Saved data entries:
--

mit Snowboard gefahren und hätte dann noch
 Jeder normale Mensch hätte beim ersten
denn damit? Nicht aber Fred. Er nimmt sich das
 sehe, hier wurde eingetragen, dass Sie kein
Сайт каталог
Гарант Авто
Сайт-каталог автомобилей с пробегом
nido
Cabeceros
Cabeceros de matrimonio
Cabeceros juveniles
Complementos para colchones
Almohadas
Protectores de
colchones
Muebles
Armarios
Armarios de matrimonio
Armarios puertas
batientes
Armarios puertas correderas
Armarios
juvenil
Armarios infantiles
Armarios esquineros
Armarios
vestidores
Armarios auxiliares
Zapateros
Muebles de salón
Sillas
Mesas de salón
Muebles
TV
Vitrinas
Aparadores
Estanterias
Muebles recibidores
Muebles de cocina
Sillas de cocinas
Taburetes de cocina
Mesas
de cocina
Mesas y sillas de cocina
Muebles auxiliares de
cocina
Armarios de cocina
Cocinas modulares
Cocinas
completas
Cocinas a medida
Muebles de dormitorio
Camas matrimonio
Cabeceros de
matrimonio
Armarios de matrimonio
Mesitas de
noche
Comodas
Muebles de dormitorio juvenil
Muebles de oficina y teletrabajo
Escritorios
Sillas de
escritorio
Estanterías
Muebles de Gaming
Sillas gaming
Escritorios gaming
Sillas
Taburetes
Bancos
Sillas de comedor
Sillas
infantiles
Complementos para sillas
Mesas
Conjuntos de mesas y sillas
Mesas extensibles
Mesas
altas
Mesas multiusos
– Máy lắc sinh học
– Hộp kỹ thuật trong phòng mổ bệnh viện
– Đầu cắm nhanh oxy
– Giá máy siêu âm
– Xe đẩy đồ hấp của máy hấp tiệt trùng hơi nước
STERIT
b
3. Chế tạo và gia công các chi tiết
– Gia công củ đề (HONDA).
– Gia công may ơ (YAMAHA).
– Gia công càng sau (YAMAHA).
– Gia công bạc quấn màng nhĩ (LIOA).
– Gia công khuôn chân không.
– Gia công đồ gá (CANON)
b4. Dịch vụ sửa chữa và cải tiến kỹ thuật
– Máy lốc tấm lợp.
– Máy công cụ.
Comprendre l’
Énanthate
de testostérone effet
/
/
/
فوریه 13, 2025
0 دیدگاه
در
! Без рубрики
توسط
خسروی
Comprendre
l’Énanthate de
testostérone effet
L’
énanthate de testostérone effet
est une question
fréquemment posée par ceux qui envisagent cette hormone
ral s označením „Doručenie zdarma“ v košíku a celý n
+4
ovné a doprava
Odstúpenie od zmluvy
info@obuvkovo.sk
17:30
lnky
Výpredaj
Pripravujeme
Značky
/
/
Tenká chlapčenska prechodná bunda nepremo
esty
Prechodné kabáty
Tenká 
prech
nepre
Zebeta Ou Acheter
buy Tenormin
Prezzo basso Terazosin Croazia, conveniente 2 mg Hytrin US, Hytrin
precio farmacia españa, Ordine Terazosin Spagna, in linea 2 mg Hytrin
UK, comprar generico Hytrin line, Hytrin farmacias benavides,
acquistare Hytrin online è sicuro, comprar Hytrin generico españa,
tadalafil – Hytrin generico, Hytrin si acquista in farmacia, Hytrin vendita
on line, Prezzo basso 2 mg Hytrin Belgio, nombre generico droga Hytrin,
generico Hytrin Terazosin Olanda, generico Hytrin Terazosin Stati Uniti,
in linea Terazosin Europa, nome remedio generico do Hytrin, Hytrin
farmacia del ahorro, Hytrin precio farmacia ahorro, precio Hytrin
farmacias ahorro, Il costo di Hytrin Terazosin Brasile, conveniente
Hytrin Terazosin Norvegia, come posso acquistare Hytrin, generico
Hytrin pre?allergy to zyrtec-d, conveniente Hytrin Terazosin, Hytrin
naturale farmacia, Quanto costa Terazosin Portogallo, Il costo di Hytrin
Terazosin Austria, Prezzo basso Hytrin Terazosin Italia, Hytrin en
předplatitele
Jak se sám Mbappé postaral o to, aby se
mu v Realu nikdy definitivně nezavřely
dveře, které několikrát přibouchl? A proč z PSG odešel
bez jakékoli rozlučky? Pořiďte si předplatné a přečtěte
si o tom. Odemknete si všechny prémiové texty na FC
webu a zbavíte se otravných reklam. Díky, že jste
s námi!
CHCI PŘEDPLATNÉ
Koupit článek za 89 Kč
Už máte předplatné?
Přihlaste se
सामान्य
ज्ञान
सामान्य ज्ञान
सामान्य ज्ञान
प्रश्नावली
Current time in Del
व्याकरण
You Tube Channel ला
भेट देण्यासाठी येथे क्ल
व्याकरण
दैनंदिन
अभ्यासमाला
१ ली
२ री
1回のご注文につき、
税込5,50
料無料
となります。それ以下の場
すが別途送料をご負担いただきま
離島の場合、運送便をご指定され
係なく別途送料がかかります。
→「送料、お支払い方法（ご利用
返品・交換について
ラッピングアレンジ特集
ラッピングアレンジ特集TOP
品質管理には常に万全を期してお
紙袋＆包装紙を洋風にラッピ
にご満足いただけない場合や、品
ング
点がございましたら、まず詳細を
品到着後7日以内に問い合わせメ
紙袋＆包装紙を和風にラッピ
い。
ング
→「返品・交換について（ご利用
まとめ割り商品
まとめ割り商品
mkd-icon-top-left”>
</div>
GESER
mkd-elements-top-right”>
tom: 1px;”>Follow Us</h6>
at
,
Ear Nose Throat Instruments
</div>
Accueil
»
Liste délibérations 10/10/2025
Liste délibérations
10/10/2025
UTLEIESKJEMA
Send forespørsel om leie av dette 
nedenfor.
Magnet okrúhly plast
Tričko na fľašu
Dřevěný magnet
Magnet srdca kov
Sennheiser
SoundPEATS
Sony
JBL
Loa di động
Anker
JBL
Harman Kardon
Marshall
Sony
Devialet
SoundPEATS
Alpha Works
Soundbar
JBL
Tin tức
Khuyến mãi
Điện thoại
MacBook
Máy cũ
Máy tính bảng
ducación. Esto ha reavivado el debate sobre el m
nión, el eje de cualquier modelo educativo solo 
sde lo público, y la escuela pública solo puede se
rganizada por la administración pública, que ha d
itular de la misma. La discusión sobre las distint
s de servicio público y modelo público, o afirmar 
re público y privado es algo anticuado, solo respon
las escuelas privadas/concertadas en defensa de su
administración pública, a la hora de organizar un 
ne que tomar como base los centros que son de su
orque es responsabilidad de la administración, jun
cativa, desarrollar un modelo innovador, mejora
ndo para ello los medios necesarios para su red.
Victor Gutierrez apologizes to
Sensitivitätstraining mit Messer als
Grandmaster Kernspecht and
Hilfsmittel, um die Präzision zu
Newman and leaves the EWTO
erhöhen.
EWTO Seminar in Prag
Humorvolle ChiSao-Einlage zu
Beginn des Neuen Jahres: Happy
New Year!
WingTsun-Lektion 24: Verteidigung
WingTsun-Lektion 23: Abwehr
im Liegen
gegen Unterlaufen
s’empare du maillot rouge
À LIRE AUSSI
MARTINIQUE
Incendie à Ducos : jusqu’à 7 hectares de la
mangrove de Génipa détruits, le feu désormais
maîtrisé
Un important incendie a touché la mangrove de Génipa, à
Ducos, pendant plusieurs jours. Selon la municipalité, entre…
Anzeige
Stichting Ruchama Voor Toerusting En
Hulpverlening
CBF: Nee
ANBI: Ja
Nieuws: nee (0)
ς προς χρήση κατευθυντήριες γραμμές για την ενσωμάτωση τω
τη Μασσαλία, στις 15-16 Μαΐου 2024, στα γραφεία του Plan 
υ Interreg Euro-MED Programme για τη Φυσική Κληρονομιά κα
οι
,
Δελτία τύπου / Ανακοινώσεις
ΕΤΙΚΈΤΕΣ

--

• What the task requires: With "ahorro" as the string to find, copy every line of the records that holds it.

• Exercise response:
farmacia del ahorro, Hytrin precio farmacia ahorro, precio Hytrin
farmacias ahorro, Il costo di Hytrin Terazosin Brasile, conveniente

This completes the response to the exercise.